### DIRECTIONS FOR THIS TASK:
Transcribe exactly the lines from the one holding "住所把握と生活動線｜準備段階の犯人条件" through the closing line of the entries below. Pictures stay out of the copy.

*** DATA

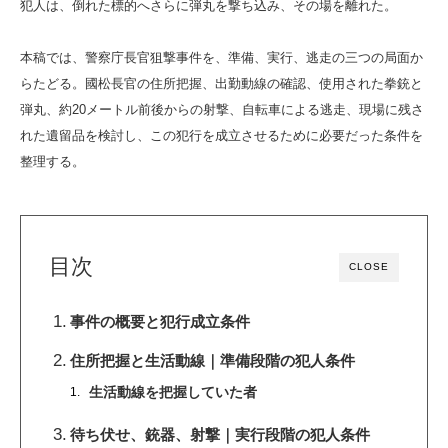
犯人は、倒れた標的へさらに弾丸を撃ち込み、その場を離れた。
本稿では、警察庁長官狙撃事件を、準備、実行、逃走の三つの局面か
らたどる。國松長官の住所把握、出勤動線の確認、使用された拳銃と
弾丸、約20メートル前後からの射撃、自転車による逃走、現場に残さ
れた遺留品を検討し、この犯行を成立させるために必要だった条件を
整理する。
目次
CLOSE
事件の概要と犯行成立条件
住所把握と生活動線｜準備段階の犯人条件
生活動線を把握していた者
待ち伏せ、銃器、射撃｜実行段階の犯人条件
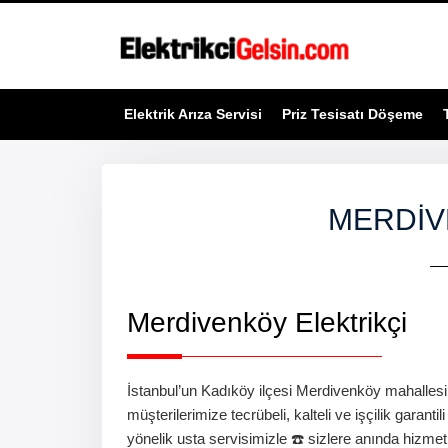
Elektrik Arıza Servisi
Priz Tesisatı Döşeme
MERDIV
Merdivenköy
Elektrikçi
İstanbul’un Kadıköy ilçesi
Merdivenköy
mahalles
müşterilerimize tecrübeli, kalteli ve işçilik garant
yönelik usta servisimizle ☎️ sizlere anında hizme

******

### FINAL ANSWER:
住所把握と生活動線｜準備段階の犯人条件
生活動線を把握していた者
待ち伏せ、銃器、射撃｜実行段階の犯人条件
Elektrik Arıza Servisi
Priz Tesisatı Döşeme
MERDIV
Merdivenköy
Elektrikçi
İstanbul’un Kadıköy ilçesi
Merdivenköy
mahalles
müşterilerimize tecrübeli, kalteli ve işçilik garant
yönelik usta servisimizle ☎️ sizlere anında hizme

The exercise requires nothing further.